Task statement:
Copy every line below precisely, leaving nothing out.

Records contained in a dataset:
··········
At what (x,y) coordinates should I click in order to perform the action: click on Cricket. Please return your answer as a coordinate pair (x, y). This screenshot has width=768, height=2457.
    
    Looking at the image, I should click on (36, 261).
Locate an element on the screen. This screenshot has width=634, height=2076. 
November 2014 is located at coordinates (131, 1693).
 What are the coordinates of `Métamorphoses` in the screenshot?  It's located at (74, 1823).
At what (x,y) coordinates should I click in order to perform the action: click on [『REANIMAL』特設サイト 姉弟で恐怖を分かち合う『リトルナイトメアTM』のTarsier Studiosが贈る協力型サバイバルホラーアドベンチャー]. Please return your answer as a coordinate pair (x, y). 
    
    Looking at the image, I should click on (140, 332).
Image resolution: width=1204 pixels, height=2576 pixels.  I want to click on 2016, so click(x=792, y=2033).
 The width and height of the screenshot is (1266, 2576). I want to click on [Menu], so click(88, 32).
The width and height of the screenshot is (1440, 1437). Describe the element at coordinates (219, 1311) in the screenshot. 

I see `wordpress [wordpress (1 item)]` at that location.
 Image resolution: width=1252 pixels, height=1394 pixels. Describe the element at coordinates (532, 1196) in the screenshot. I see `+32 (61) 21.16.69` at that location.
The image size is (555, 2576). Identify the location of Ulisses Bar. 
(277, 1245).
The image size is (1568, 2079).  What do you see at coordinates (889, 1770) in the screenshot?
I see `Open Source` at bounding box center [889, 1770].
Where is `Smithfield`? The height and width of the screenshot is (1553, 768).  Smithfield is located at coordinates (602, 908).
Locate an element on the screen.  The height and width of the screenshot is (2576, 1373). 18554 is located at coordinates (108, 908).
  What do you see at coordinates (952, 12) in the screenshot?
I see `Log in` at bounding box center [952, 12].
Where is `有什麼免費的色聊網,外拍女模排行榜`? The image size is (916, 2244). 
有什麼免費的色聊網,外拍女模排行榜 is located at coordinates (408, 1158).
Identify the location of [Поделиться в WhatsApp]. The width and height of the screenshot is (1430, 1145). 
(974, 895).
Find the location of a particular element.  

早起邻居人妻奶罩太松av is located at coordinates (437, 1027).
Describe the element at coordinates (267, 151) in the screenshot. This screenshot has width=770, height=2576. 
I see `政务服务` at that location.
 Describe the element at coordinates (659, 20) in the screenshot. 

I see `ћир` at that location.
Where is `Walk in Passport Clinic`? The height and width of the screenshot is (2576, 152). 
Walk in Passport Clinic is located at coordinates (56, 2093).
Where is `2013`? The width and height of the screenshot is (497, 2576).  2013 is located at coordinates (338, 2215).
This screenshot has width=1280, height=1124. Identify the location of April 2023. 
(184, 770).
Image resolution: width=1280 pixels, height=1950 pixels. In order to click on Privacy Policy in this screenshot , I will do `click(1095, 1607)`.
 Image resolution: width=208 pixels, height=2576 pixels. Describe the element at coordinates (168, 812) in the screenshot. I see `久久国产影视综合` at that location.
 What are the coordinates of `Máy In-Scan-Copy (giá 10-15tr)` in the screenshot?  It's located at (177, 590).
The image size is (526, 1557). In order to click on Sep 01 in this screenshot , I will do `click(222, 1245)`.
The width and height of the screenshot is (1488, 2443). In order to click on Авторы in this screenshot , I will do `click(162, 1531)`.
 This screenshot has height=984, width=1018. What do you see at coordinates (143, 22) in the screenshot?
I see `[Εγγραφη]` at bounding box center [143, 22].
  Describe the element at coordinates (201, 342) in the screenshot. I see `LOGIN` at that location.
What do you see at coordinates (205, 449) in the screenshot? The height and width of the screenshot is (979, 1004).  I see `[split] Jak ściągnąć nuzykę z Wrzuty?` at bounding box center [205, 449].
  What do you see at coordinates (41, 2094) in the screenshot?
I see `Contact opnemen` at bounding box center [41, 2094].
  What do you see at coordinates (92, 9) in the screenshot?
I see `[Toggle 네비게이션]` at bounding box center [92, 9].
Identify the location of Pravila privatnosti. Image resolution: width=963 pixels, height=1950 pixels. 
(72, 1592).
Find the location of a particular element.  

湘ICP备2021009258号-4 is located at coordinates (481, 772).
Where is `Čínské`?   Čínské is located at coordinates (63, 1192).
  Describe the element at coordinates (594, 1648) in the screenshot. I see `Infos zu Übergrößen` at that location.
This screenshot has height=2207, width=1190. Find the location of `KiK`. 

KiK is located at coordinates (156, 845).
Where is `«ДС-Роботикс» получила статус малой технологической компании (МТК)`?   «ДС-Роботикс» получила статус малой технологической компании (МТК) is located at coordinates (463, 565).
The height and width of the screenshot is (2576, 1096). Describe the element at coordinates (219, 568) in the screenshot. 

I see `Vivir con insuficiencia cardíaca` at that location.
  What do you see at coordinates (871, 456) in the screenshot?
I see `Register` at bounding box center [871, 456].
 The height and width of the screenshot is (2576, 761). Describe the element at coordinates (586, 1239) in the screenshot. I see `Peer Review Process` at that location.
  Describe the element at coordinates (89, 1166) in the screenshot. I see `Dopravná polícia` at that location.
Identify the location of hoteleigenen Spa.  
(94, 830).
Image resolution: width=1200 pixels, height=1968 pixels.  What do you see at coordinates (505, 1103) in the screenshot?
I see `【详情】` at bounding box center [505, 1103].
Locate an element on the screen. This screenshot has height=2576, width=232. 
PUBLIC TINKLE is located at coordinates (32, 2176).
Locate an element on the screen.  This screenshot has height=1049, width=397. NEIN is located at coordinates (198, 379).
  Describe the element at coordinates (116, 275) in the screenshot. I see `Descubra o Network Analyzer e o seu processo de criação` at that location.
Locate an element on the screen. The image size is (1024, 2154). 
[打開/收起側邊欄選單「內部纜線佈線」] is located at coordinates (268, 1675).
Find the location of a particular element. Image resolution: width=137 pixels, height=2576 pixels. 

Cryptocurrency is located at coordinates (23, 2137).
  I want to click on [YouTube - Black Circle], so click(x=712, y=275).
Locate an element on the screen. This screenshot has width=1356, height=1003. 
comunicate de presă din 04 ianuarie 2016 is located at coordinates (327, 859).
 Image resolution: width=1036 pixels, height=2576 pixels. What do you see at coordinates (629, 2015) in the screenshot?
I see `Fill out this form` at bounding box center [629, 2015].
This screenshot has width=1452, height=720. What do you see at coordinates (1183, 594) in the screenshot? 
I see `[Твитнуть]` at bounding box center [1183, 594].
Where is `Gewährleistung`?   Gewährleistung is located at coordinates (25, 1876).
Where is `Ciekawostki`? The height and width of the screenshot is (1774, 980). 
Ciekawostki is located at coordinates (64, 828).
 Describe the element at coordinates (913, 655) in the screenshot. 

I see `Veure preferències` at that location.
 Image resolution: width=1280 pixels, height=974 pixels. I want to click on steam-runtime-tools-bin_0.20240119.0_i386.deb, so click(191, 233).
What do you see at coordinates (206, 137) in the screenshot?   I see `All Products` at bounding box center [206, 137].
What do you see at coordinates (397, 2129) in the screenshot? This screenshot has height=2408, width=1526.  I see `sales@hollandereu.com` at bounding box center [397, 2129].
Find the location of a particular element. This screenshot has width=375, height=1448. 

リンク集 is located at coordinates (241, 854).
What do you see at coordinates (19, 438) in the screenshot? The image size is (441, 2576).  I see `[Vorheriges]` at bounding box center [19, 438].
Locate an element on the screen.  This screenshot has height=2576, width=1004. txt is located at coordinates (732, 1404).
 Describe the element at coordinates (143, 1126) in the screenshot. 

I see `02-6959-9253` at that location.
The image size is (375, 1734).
··········
Task output:
At what (x,y) coordinates should I click in order to perform the action: click on Cricket. Please return your answer as a coordinate pair (x, y). This screenshot has width=768, height=2457.
    
    Looking at the image, I should click on (36, 261).
Locate an element on the screen. This screenshot has width=634, height=2076. 
November 2014 is located at coordinates (131, 1693).
 What are the coordinates of `Métamorphoses` in the screenshot?  It's located at (74, 1823).
At what (x,y) coordinates should I click in order to perform the action: click on [『REANIMAL』特設サイト 姉弟で恐怖を分かち合う『リトルナイトメアTM』のTarsier Studiosが贈る協力型サバイバルホラーアドベンチャー]. Please return your answer as a coordinate pair (x, y). 
    
    Looking at the image, I should click on (140, 332).
Image resolution: width=1204 pixels, height=2576 pixels.  I want to click on 2016, so click(x=792, y=2033).
 The width and height of the screenshot is (1266, 2576). I want to click on [Menu], so click(88, 32).
The width and height of the screenshot is (1440, 1437). Describe the element at coordinates (219, 1311) in the screenshot. 

I see `wordpress [wordpress (1 item)]` at that location.
 Image resolution: width=1252 pixels, height=1394 pixels. Describe the element at coordinates (532, 1196) in the screenshot. I see `+32 (61) 21.16.69` at that location.
The image size is (555, 2576). Identify the location of Ulisses Bar. 
(277, 1245).
The image size is (1568, 2079).  What do you see at coordinates (889, 1770) in the screenshot?
I see `Open Source` at bounding box center [889, 1770].
Where is `Smithfield`? The height and width of the screenshot is (1553, 768).  Smithfield is located at coordinates (602, 908).
Locate an element on the screen.  The height and width of the screenshot is (2576, 1373). 18554 is located at coordinates (108, 908).
  What do you see at coordinates (952, 12) in the screenshot?
I see `Log in` at bounding box center [952, 12].
Where is `有什麼免費的色聊網,外拍女模排行榜`? The image size is (916, 2244). 
有什麼免費的色聊網,外拍女模排行榜 is located at coordinates (408, 1158).
Identify the location of [Поделиться в WhatsApp]. The width and height of the screenshot is (1430, 1145). 
(974, 895).
Find the location of a particular element.  

早起邻居人妻奶罩太松av is located at coordinates (437, 1027).
Describe the element at coordinates (267, 151) in the screenshot. This screenshot has width=770, height=2576. 
I see `政务服务` at that location.
 Describe the element at coordinates (659, 20) in the screenshot. 

I see `ћир` at that location.
Where is `Walk in Passport Clinic`? The height and width of the screenshot is (2576, 152). 
Walk in Passport Clinic is located at coordinates (56, 2093).
Where is `2013`? The width and height of the screenshot is (497, 2576).  2013 is located at coordinates (338, 2215).
This screenshot has width=1280, height=1124. Identify the location of April 2023. 
(184, 770).
Image resolution: width=1280 pixels, height=1950 pixels. In order to click on Privacy Policy in this screenshot , I will do `click(1095, 1607)`.
 Image resolution: width=208 pixels, height=2576 pixels. Describe the element at coordinates (168, 812) in the screenshot. I see `久久国产影视综合` at that location.
 What are the coordinates of `Máy In-Scan-Copy (giá 10-15tr)` in the screenshot?  It's located at (177, 590).
The image size is (526, 1557). In order to click on Sep 01 in this screenshot , I will do `click(222, 1245)`.
The width and height of the screenshot is (1488, 2443). In order to click on Авторы in this screenshot , I will do `click(162, 1531)`.
 This screenshot has height=984, width=1018. What do you see at coordinates (143, 22) in the screenshot?
I see `[Εγγραφη]` at bounding box center [143, 22].
  Describe the element at coordinates (201, 342) in the screenshot. I see `LOGIN` at that location.
What do you see at coordinates (205, 449) in the screenshot? The height and width of the screenshot is (979, 1004).  I see `[split] Jak ściągnąć nuzykę z Wrzuty?` at bounding box center [205, 449].
  What do you see at coordinates (41, 2094) in the screenshot?
I see `Contact opnemen` at bounding box center [41, 2094].
  What do you see at coordinates (92, 9) in the screenshot?
I see `[Toggle 네비게이션]` at bounding box center [92, 9].
Identify the location of Pravila privatnosti. Image resolution: width=963 pixels, height=1950 pixels. 
(72, 1592).
Find the location of a particular element.  

湘ICP备2021009258号-4 is located at coordinates (481, 772).
Where is `Čínské`?   Čínské is located at coordinates (63, 1192).
  Describe the element at coordinates (594, 1648) in the screenshot. I see `Infos zu Übergrößen` at that location.
This screenshot has height=2207, width=1190. Find the location of `KiK`. 

KiK is located at coordinates (156, 845).
Where is `«ДС-Роботикс» получила статус малой технологической компании (МТК)`?   «ДС-Роботикс» получила статус малой технологической компании (МТК) is located at coordinates (463, 565).
The height and width of the screenshot is (2576, 1096). Describe the element at coordinates (219, 568) in the screenshot. 

I see `Vivir con insuficiencia cardíaca` at that location.
  What do you see at coordinates (871, 456) in the screenshot?
I see `Register` at bounding box center [871, 456].
 The height and width of the screenshot is (2576, 761). Describe the element at coordinates (586, 1239) in the screenshot. I see `Peer Review Process` at that location.
  Describe the element at coordinates (89, 1166) in the screenshot. I see `Dopravná polícia` at that location.
Identify the location of hoteleigenen Spa.  
(94, 830).
Image resolution: width=1200 pixels, height=1968 pixels.  What do you see at coordinates (505, 1103) in the screenshot?
I see `【详情】` at bounding box center [505, 1103].
Locate an element on the screen. This screenshot has height=2576, width=232. 
PUBLIC TINKLE is located at coordinates (32, 2176).
Locate an element on the screen.  This screenshot has height=1049, width=397. NEIN is located at coordinates (198, 379).
  Describe the element at coordinates (116, 275) in the screenshot. I see `Descubra o Network Analyzer e o seu processo de criação` at that location.
Locate an element on the screen. The image size is (1024, 2154). 
[打開/收起側邊欄選單「內部纜線佈線」] is located at coordinates (268, 1675).
Find the location of a particular element. Image resolution: width=137 pixels, height=2576 pixels. 

Cryptocurrency is located at coordinates (23, 2137).
  I want to click on [YouTube - Black Circle], so click(x=712, y=275).
Locate an element on the screen. This screenshot has width=1356, height=1003. 
comunicate de presă din 04 ianuarie 2016 is located at coordinates (327, 859).
 Image resolution: width=1036 pixels, height=2576 pixels. What do you see at coordinates (629, 2015) in the screenshot?
I see `Fill out this form` at bounding box center [629, 2015].
This screenshot has width=1452, height=720. What do you see at coordinates (1183, 594) in the screenshot? 
I see `[Твитнуть]` at bounding box center [1183, 594].
Where is `Gewährleistung`?   Gewährleistung is located at coordinates (25, 1876).
Where is `Ciekawostki`? The height and width of the screenshot is (1774, 980). 
Ciekawostki is located at coordinates (64, 828).
 Describe the element at coordinates (913, 655) in the screenshot. 

I see `Veure preferències` at that location.
 Image resolution: width=1280 pixels, height=974 pixels. I want to click on steam-runtime-tools-bin_0.20240119.0_i386.deb, so click(191, 233).
What do you see at coordinates (206, 137) in the screenshot?   I see `All Products` at bounding box center [206, 137].
What do you see at coordinates (397, 2129) in the screenshot? This screenshot has height=2408, width=1526.  I see `sales@hollandereu.com` at bounding box center [397, 2129].
Find the location of a particular element. This screenshot has width=375, height=1448. 

リンク集 is located at coordinates (241, 854).
What do you see at coordinates (19, 438) in the screenshot? The image size is (441, 2576).  I see `[Vorheriges]` at bounding box center [19, 438].
Locate an element on the screen.  This screenshot has height=2576, width=1004. txt is located at coordinates (732, 1404).
 Describe the element at coordinates (143, 1126) in the screenshot. 

I see `02-6959-9253` at that location.
The image size is (375, 1734).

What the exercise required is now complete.